Années lentes, Fernando Aramburu
Années lentes, traduction de l’espagnol par Serge Mestre, avril 2014, 260 pages, 18 €
Ecrivain(s): Fernando Aramburu Edition: Jean-Claude Lattès
Peu de littératures sans doute sont aussi inventives que la littérature ibérique pour faire coïncider l’originalité d’une forme et la singularité d’un récit. Et ce n’est pas l’œuvre de Bernardo Atxaga, l’autre grand basque des lettres espagnoles, qui pourrait servir de contre-exemple. Naître en 1959, du côté de Saint-Sébastien, alors que l’Espagne franquiste vient d’être adoubée par l’ONU, n’arrange probablement rien lorsqu’on ne veut pas marcher sur les sentiers battus. 1959, année éloquente : c’est aussi celle de la création d’ETA.
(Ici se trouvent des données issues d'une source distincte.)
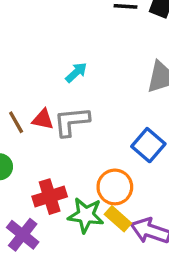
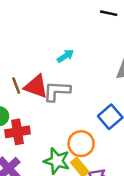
red triangle: (43, 119) -> (36, 86), size x1.5
red cross: (50, 197) -> (17, 132), moved

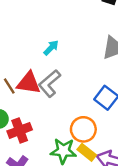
gray L-shape: (57, 91) -> (50, 83), turned -32

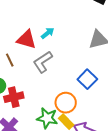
red triangle: (29, 83) -> (26, 40), moved

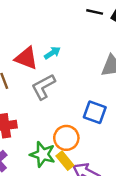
blue square: (87, 79) -> (95, 112), turned -30

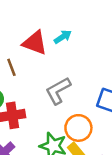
gray L-shape: (43, 87) -> (58, 91), moved

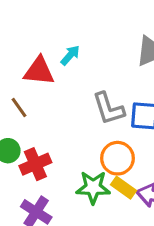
gray L-shape: (58, 91) -> (108, 109), moved, turned -64

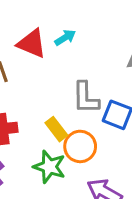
yellow rectangle: (123, 188) -> (56, 129), moved

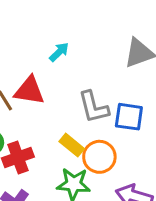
red triangle: (32, 44) -> (29, 91), moved

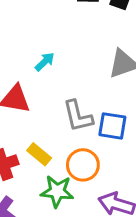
yellow rectangle: (72, 145) -> (39, 154), moved

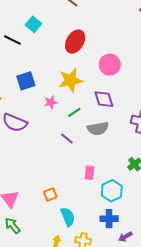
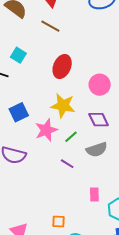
yellow star: (71, 80) -> (63, 106), turned 30
pink star: (51, 102) -> (46, 130), size x1.6
orange square: (50, 195) -> (59, 221), turned 32

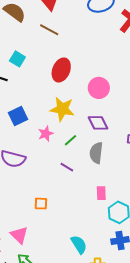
pink star: (46, 130) -> (46, 134), size x0.7
gray semicircle: (97, 150) -> (96, 153), turned 115
pink rectangle: (94, 195) -> (101, 193), moved
orange square: (59, 221) -> (41, 204), moved

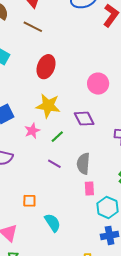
pink circle: (99, 88) -> (98, 84), moved
gray semicircle: (96, 153) -> (83, 164), moved
cyan semicircle: (79, 244) -> (53, 223), moved

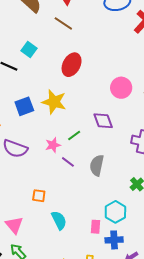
yellow star: (48, 106) -> (54, 102), moved
pink star: (32, 131) -> (53, 145), moved
pink rectangle: (89, 189) -> (96, 227), moved

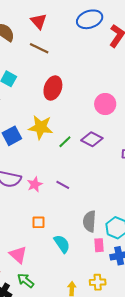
purple diamond: (103, 121) -> (92, 139), turned -35
green line: (74, 135) -> (65, 142), moved
pink star: (53, 145) -> (35, 184), moved
gray semicircle: (97, 165) -> (89, 221), moved

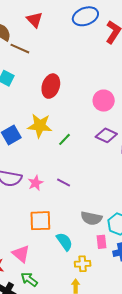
brown line: (39, 48) -> (20, 49), moved
purple diamond: (92, 139) -> (106, 135), moved
gray semicircle: (89, 221) -> (91, 218), turned -80
orange square: (38, 222) -> (40, 221), size x1.6
yellow cross: (98, 282) -> (83, 264), moved

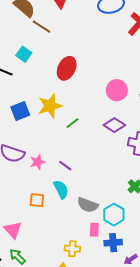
yellow star: (40, 126) -> (50, 106), turned -30
orange square: (40, 221) -> (37, 200), size x0.7
cyan semicircle: (64, 242) -> (61, 189), moved

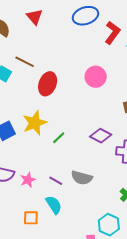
brown line: (42, 27) -> (25, 62), moved
pink circle: (117, 90) -> (96, 77), moved
gray semicircle: (88, 205) -> (82, 178), moved

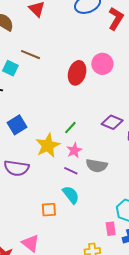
red ellipse: (48, 84) -> (77, 73), moved
yellow star: (35, 123) -> (48, 145), moved
pink star: (28, 180) -> (74, 150), moved

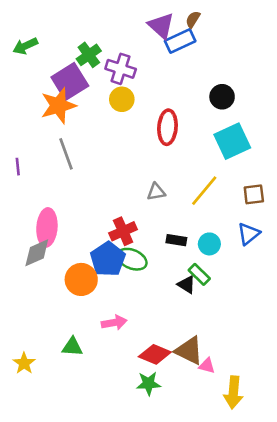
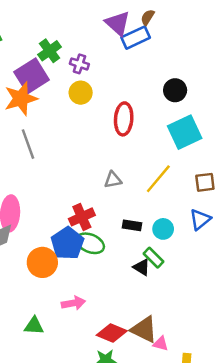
purple cross: (121, 69) -> (79, 64), size x0.7

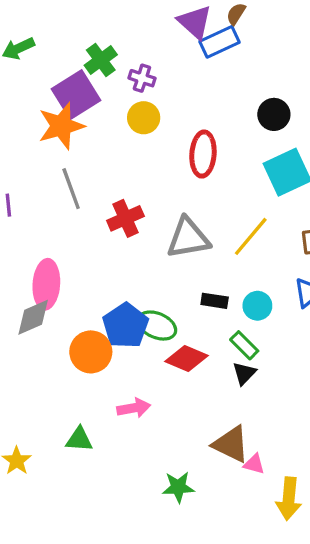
gray triangle: (113, 180) -> (188, 238), size x1.8
red cross: (82, 217) -> (125, 218), moved
black triangle: (142, 267) -> (244, 373), moved, turned 42
red diamond: (112, 333) -> (186, 358), moved

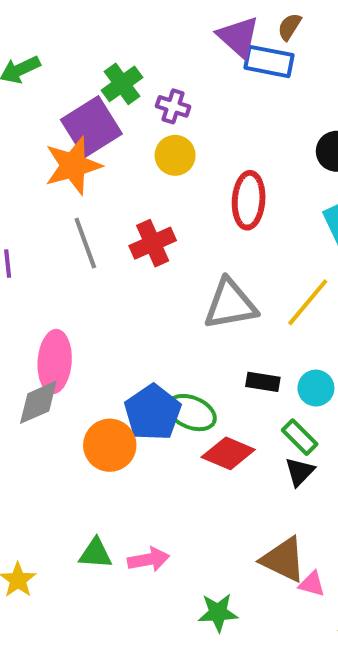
blue rectangle: (219, 42) -> (269, 61), turned 36
red cross: (125, 218) -> (153, 243), moved
pink arrow: (134, 408) -> (149, 560), moved

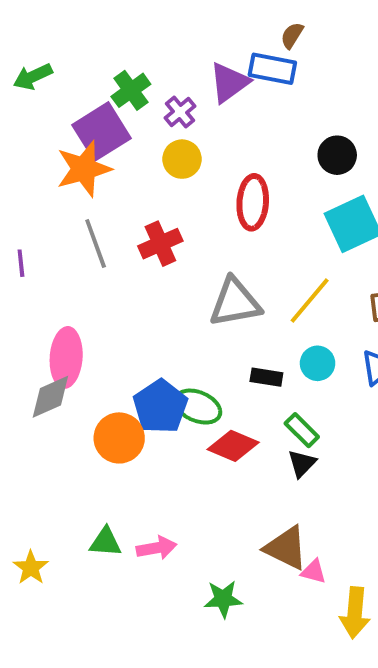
purple triangle: (238, 37) -> (229, 82), moved, turned 42
purple cross: (173, 106) -> (180, 112), turned 32
cyan circle: (316, 388) -> (318, 363), moved

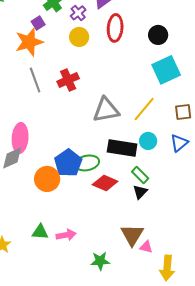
purple square: (101, 132) -> (38, 23), size x0.5
red ellipse: (253, 202) -> (115, 28), moved
black rectangle: (266, 377) -> (122, 148), size x1.8
green ellipse: (198, 407) -> (87, 163), turned -35
brown triangle: (286, 548) -> (132, 235), turned 35

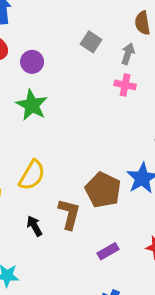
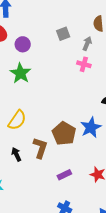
gray square: (91, 42) -> (63, 34), turned 32

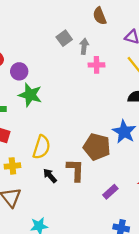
gray arrow: (87, 43) -> (84, 46), moved
purple circle: (23, 44) -> (19, 71), moved
black arrow: (16, 154) -> (50, 176), moved

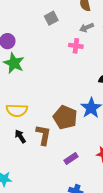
gray arrow: (84, 46) -> (87, 28), moved, turned -128
yellow semicircle: (42, 147) -> (17, 110), turned 65

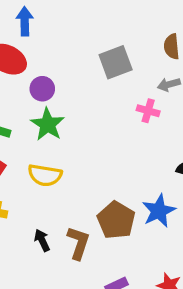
gray square: (51, 18) -> (116, 62), size x1.5
yellow semicircle: (17, 110) -> (45, 175), moved

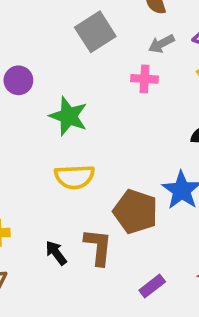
green star: (48, 124) -> (68, 116), moved
yellow semicircle: (45, 175) -> (74, 177), moved

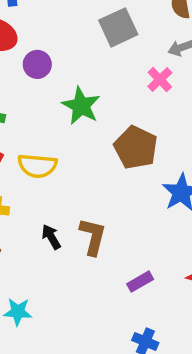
pink cross: (145, 79) -> (160, 80), turned 35
yellow semicircle: (74, 177) -> (37, 166), moved
brown pentagon: (136, 212) -> (136, 147), moved

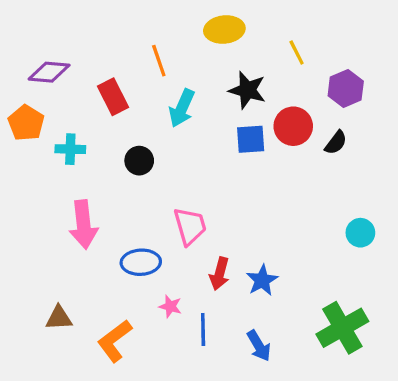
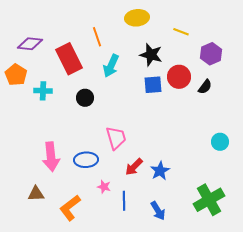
yellow line: (297, 52) -> (181, 32), turned -42
red rectangle: (113, 97) -> (69, 59), size x1.4
pink arrow: (83, 225) -> (51, 157), moved
red arrow: (219, 274) -> (134, 167), turned 30

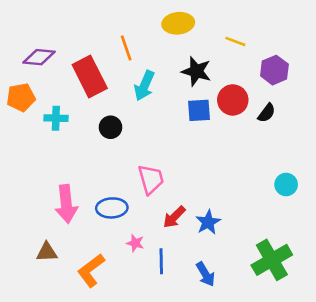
orange pentagon: (16, 75) -> (21, 97), turned 30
On comprend que les années de jeunesse de Fernando Aramburu soient profondément travaillées par les questions identitaires, la répression franquiste, la lutte armée, les actions clandestines. Comment être ou redevenir basque, quand langue et drapeaux sont interdits ? Mais de cette matière à récit, si proche de nous et déjà d’une autre époque à la fois, il a su tirer un roman audacieux qui alterne et télescope le témoignage historique, subtilement grevé de biographèmes, et le scrupule romanesque : « La littérature d’abord ; et puis, s’il reste un peu de place, la vérité ensuite ». La vérité ? oh, le vilain gros mot.
Soit donc d’une part les souvenirs d’un narrateur racontés à son auteur en personne, « Monsieur Aramburu » : à la fin des années soixante, jeune garçon de huit ans, Txiki était forcé de s’installer chez son oncle Vicente et sa tante Maripuy à Saint-Sébastien. Lui claquait son maigre salaire d’ouvrier au bar d’en bas. Elle fulminait derrière les conventions et ses fourneaux, l’attendant de pied ferme à la maison. Il y avait la cousine aussi, Mari Nieves, une Marie-couche-toi-là obèse de 17 ans, que les garçons culbutaient allègrement jusqu’à la mettre enceinte, il ne manquait plus que ça. Et il y avait surtout Julen, le cousin, avec qui il devait partager la chambre, Julen qui puait des pieds et se branlait tous les soirs, Julen qui cachait un ikurriña sous son matelas, multipliait les rendez-vous secrets avec un curé nationaliste avant de disparaître côté français, Julen qui rentrait tard tous les soirs, et jouait déjà à de dangereux jeux de grands.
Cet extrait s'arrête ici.